(Horas antes), estava uma manhã clara, com poucas nuvens no céu. Soprava uma brisa suave ajudando a amenizar o calor. Nesta época do ano, em Cedral, interior do Maranhão, o clima é de muito calor quando não há nuvens escondendo o sol. Mas é época de chuva e a qualquer momento o vento pode trazer nuvens negras.
André levantou-se da cadeira, subiu em cima dela e contemplou o horizonte. Tentou olhar o mais longe possível em todas as direções. Cerrou bem os olhos. Nada de chuva. Norte, sul, leste ou oeste não dava sinais do contrário.
– Se continuar assim a viagem poderá ser tranquila. – pensou ele. Sentou-se novamente na cadeira. Avistou ao longe um amigo e o convidou para lhe fazer companhia.
– Vem cá, Cidão. Senta aqui e me acompanha neste chope.
– Com prazer. – respondeu-lhe. Cidão nascido e criado em Cedral. Já com 38 anos de vida e muitas experiências é um homem baixo, peludo, principalmente nas costas, cabelo com um penteado de rabo-de-cavalo atrás e na frente um começo de calvície. É popular na cidadela e nos povoados que a rodeia, pois é um dos DJ´s da radiola de reggae que anima os festejos do lugar. Logo quando André chegou em Cedral, Cidão tratou de fazer amizade com ele e se tornaram bons amigos. Cidão não escondia sua afeição e nem sua tristeza por ver seu amigo regressar para a capital, a sua cidade natal.
– A lancha sai hoje a que horas?
– Sairá às onze e meia.
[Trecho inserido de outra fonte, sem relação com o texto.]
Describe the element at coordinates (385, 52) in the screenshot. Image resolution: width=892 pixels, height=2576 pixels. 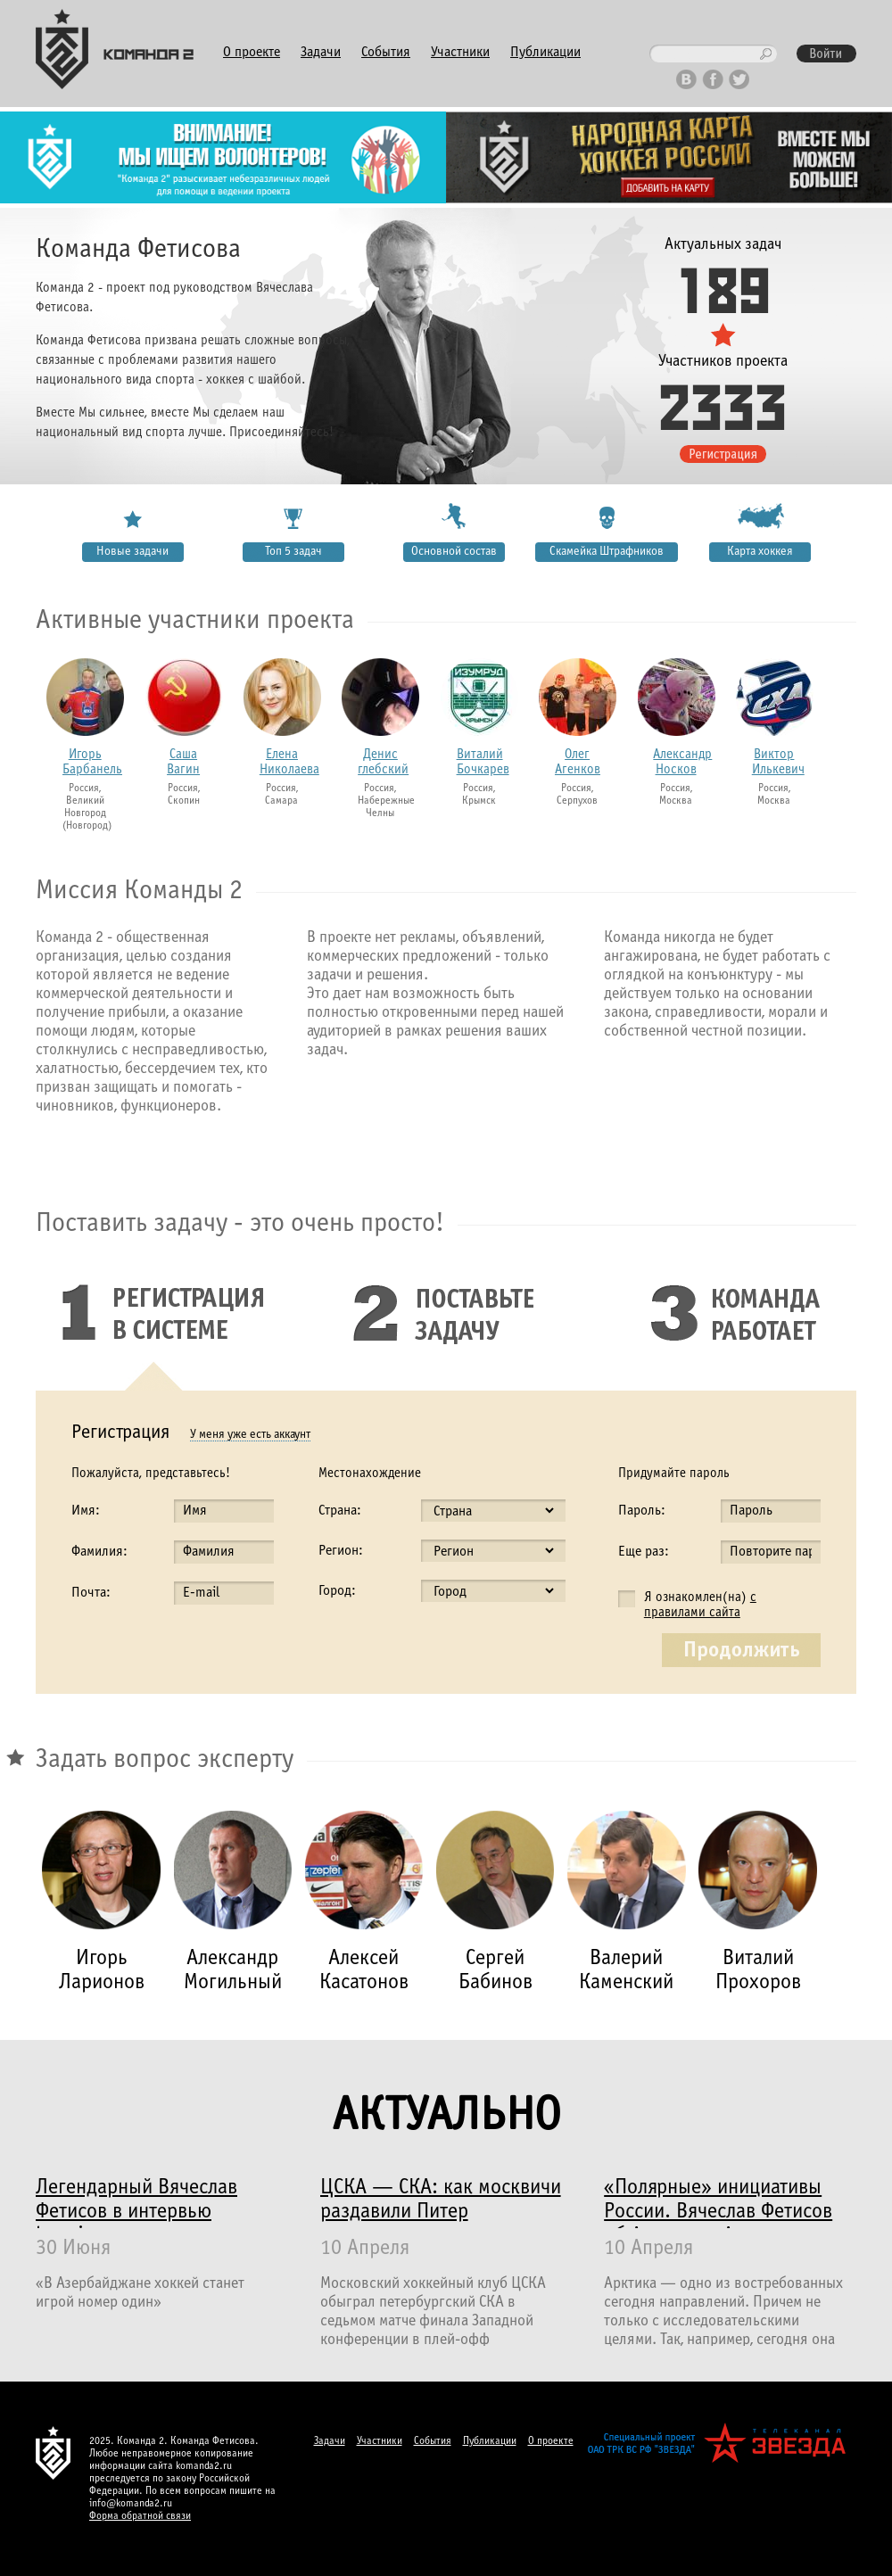
I see `События` at that location.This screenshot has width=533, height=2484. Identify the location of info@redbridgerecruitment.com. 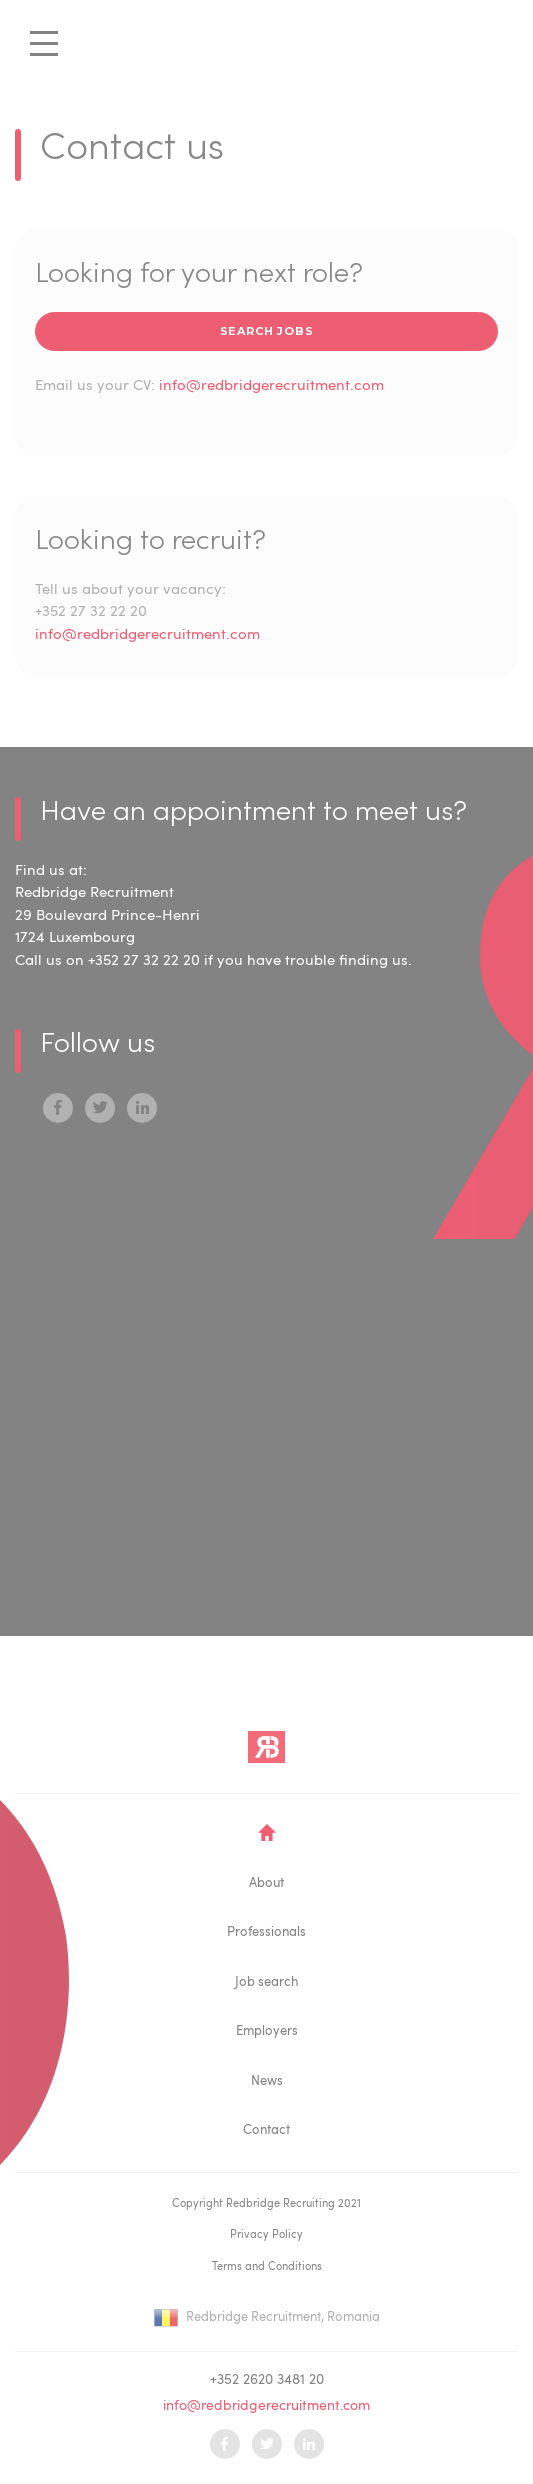
(271, 386).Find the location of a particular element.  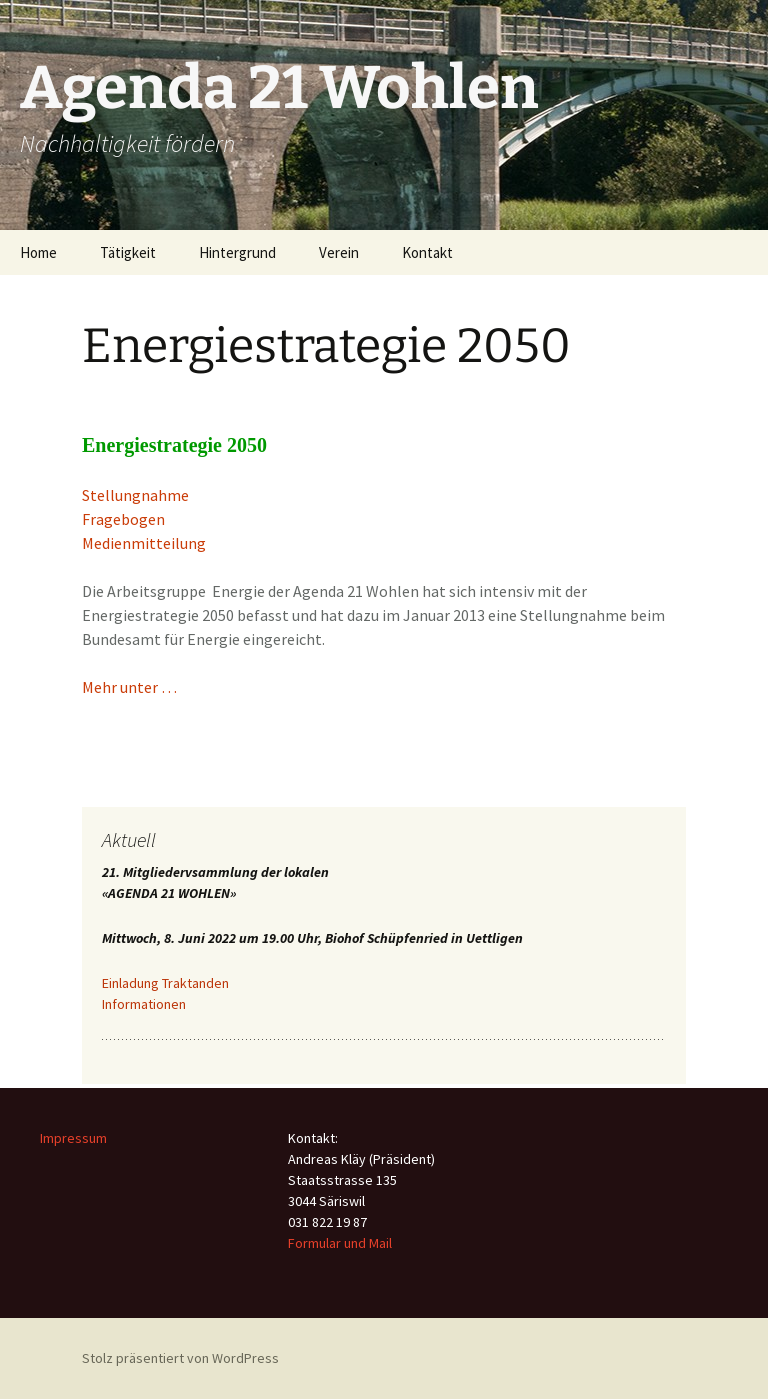

Tätigkeit is located at coordinates (128, 252).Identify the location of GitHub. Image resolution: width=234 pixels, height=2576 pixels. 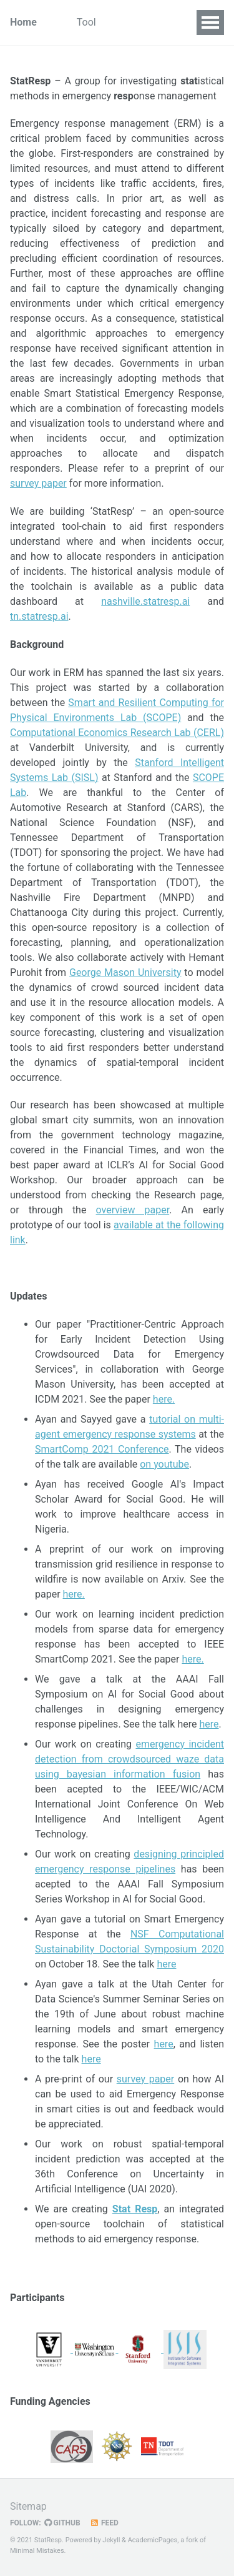
(62, 2523).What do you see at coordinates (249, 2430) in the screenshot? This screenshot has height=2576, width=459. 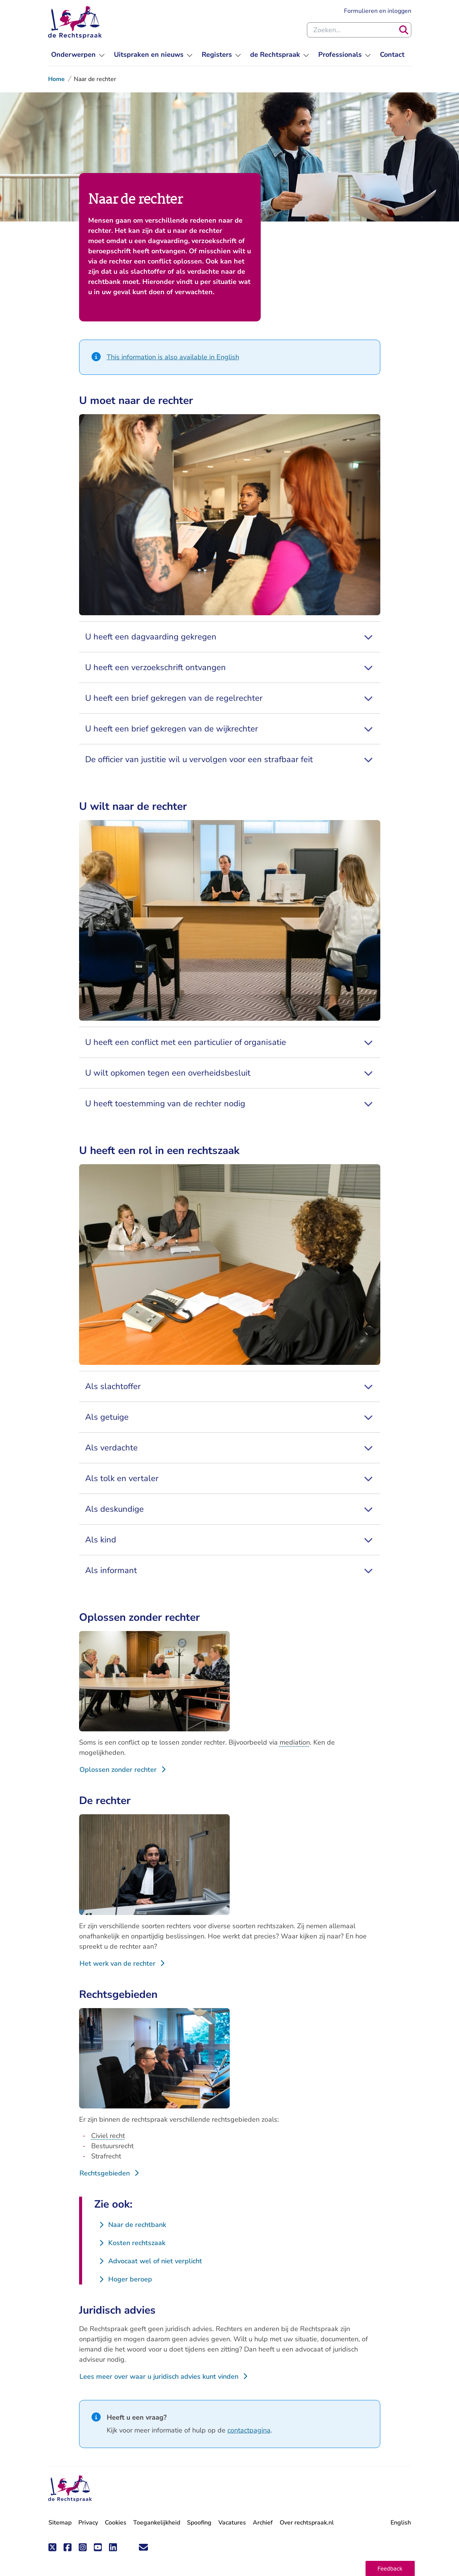 I see `contactpagina` at bounding box center [249, 2430].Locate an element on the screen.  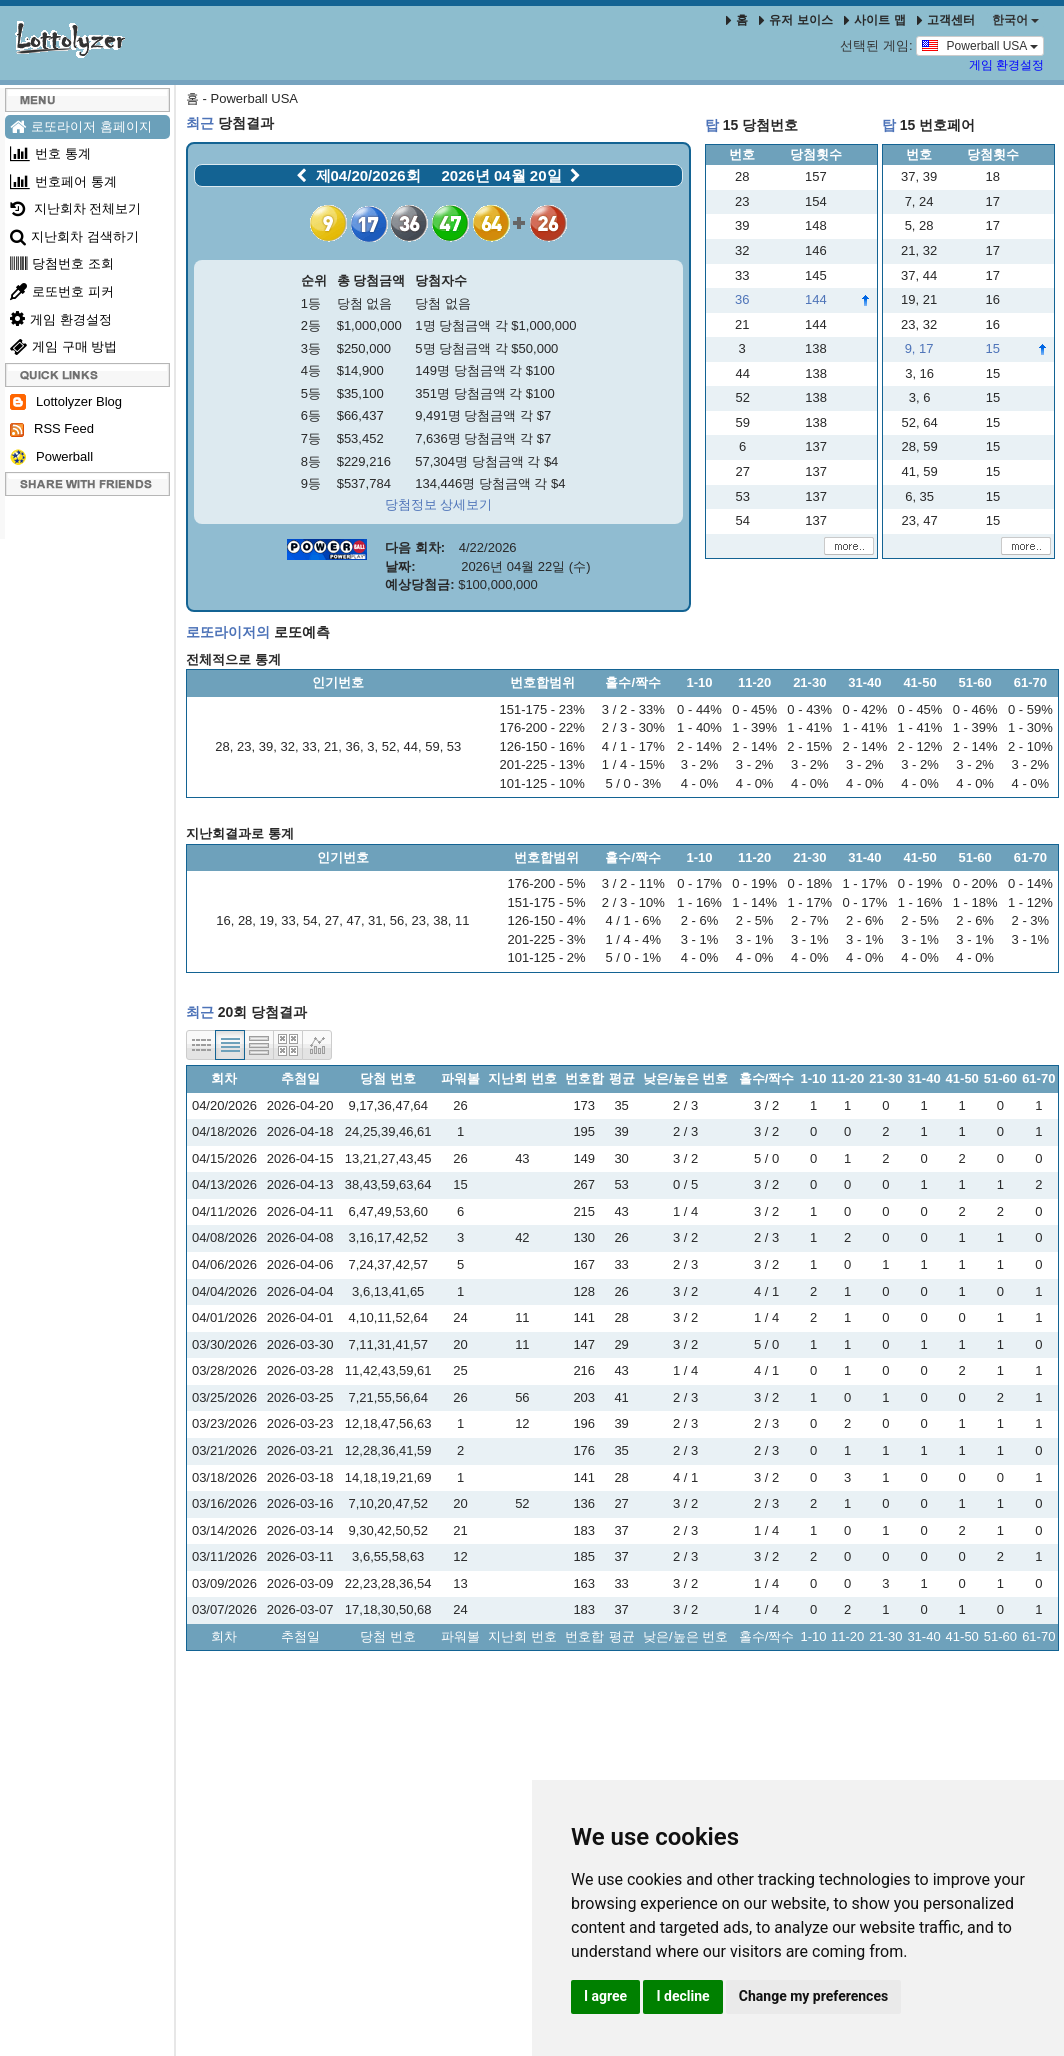
1 - 12% is located at coordinates (1030, 902).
Ainda temos hora e meia pra conversarmos amigo. – André estava bem mais maduro, desde que chegara na cidade conviveu e viveu com muitas pessoas, passou por situações que jamais pensara que iria passar, situações de tristeza, desagrados, de saudades; encontrou felicidade onde nunca teve pistas que iria achar, em coisas simples, muito simples, como simplesmente aprender a preparar sua própria comida. Também teve que batalhar muito para conseguir um pedacinho de terra e plantar sua roça. Teve que levantar sua casa de pau-a-pique e telhado de folhas de ariri com suas próprias mãos e com a ajuda de seu amigo Cidão e outras amizades do povoado; teve que pescar durante muitas luas cheias de madrugada. Passou por experiências até então insuspeitáveis para a sua antiga criação de garoto pobre, mas bem educado da capital. Caçava às vezes, trabalhava em fazendas de boi búfalo próximas dali. Ganhara algumas cabeças de gado quando salvou um fazendeiro de morte certa. O fazendeiro estava sendo atacado por uma onça, já tinha desistido de lutar quando André alvejou a selvagem com um tiro certeiro salvando-lhe a vida. Por agradecimento o fazendeiro deu-lhe algumas cabeças de gado. André trocou algumas pelo pedacinho de terra onde fez seu sítio e sua casa, outra por madeira e ainda conservava duas vacas e um boi.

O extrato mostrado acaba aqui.